■ What to do: Find the line in the data below that contains "DK Facebook". Return that line and all the lines after it, unchanged.
═══
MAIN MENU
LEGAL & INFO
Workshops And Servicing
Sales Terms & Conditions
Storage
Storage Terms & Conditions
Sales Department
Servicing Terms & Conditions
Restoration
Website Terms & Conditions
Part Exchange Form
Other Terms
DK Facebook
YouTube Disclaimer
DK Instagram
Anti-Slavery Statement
═══
■ Task answer:
DK Facebook
YouTube Disclaimer
DK Instagram
Anti-Slavery Statement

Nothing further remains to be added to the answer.